State officials on Saturday slammed the U.S. Department of Labor for removing Vermont from a federally funded unemployment insurance program that is currently providing payments to more than 800 Vermonters.
“For weeks, my Administration has called on the federal government to accept the bleak reality states are facing in combating this crisis and to act in support of its citizens, who were forced into unemployment through no fault of their own," Gov. Phil Scott said in a press release Saturday morning. "Instead, it appears it is turning its back on them."
"This decision comes at the height of a global pandemic, the middle of the holiday season and at the start of what will be a long winter," he said.

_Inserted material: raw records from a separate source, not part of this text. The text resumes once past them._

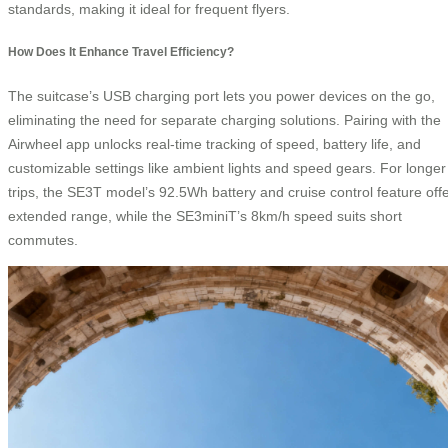
standards, making it ideal for frequent flyers.
How Does It Enhance Travel Efficiency?
The suitcase’s USB charging port lets you power devices on the go,
eliminating the need for separate charging solutions. Pairing with the
Airwheel app unlocks real-time tracking of speed, battery life, and
customizable settings like ambient lights and speed gears. For longer
trips, the SE3T model’s 92.5Wh battery and cruise control feature off
extended range, while the SE3miniT’s 8km/h speed suits short
commutes.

Only states with high reported unemployment rates are eligible for the program. Vermont's rate has steadily decreased since the summer, but state officials have argued that the way the feds calculate these figures — using surveys from the U.S. Census Bureau — misrepresents the actual number of people who are jobless.
Anticipating the state would trigger off the program this month, officials have repeatedly urged the U.S. Department of Labor to make an exception. But the department emailed state leaders Friday evening — at 5:52 p.m., the governor noted — to say the program would no longer be available in Vermont.

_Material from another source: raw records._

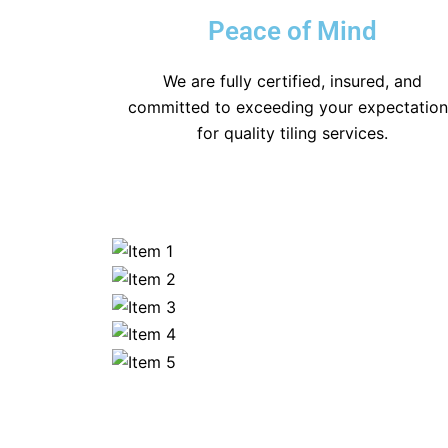
Peace of Mind
We are fully certified, insured, and
committed to exceeding your expectatio
for quality tiling services.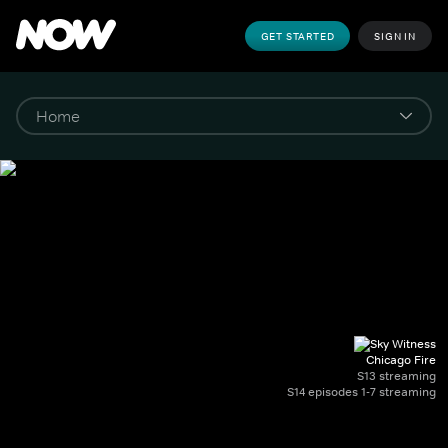
GET STARTED
SIGN IN
Chicago Fire
S13 streaming
S14 episodes 1-7 streaming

“We are extremely disappointed that the federal government has refused to recognize the real and distinct humanitarian crisis that this pandemic has created and instead is choosing to use outdated methodology resulting in benefits being cut for struggling Vermonters,” Labor Commissioner Michael Harrington said in a press release.

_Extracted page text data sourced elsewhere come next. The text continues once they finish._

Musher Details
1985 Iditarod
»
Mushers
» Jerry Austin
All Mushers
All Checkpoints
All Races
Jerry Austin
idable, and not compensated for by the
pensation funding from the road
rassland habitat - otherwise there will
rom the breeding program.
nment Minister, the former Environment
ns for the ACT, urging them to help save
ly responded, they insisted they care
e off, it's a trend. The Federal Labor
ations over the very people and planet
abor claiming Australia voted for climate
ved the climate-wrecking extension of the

According to Harrington's department, more than two dozen other states have triggered off the Extended Benefits program since the initial blizzard of unemployment claims earlier this year.
The 885 people enrolled in the program in Vermont as of the first week in December will now see their benefits expire December 19. And nearly 20,000 more Vermonters relying on two other pandemic unemployment programs could lose their benefits a week later if Congress does not move to extend them.
While negotiations inched forward last week, there is still no clear picture of whether a deal will come together before the deadline.
“Thousands of families are relying on these benefits to simply survive," Harrington said.